For theirdarkreturning in the Miserable Holidays gift exchange, who wanted something about Joly, Bossuet, and Grantaire's friendship, noting that Joly is the youngest of the three. Thanks so much to doeskin-pantaloons for betaing!
There were many advantages, thought Laigle, to having dropped out of law school.
There were no longer any professors to be concerned about: they were buried under the weight of a passing history. His books were no longer a burden. And, perhaps best of all, there were no longer any classes to concern himself with.

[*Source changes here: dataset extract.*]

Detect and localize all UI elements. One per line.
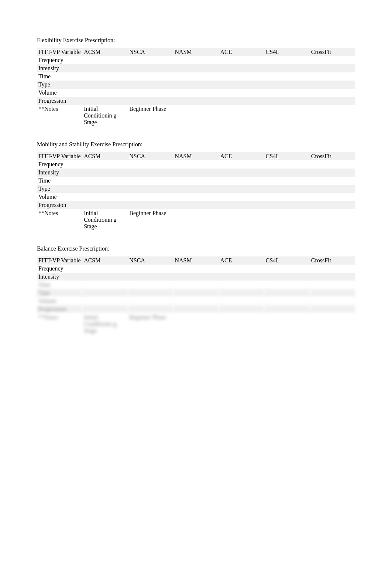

Which left plenty of time for studying the city, watching people come and go, and drinking in all of Paris had to offer. Sometimes literally.
"I say," he mused, "in your professional opinion, at what point in the morning is it late enough to start drinking?"
Joly thought things over. "Ten o'clock."
Laigle reckoned it was not quite nine, though the stopped clock on the mantlepiece made any certainty difficult. "I shall have to ask for a second opinion."
"Good luck finding one within the hour. After that, your sources may be biased."
"Is that a challenge?"
"I would hate for you to waste all your luck in a doomed cause."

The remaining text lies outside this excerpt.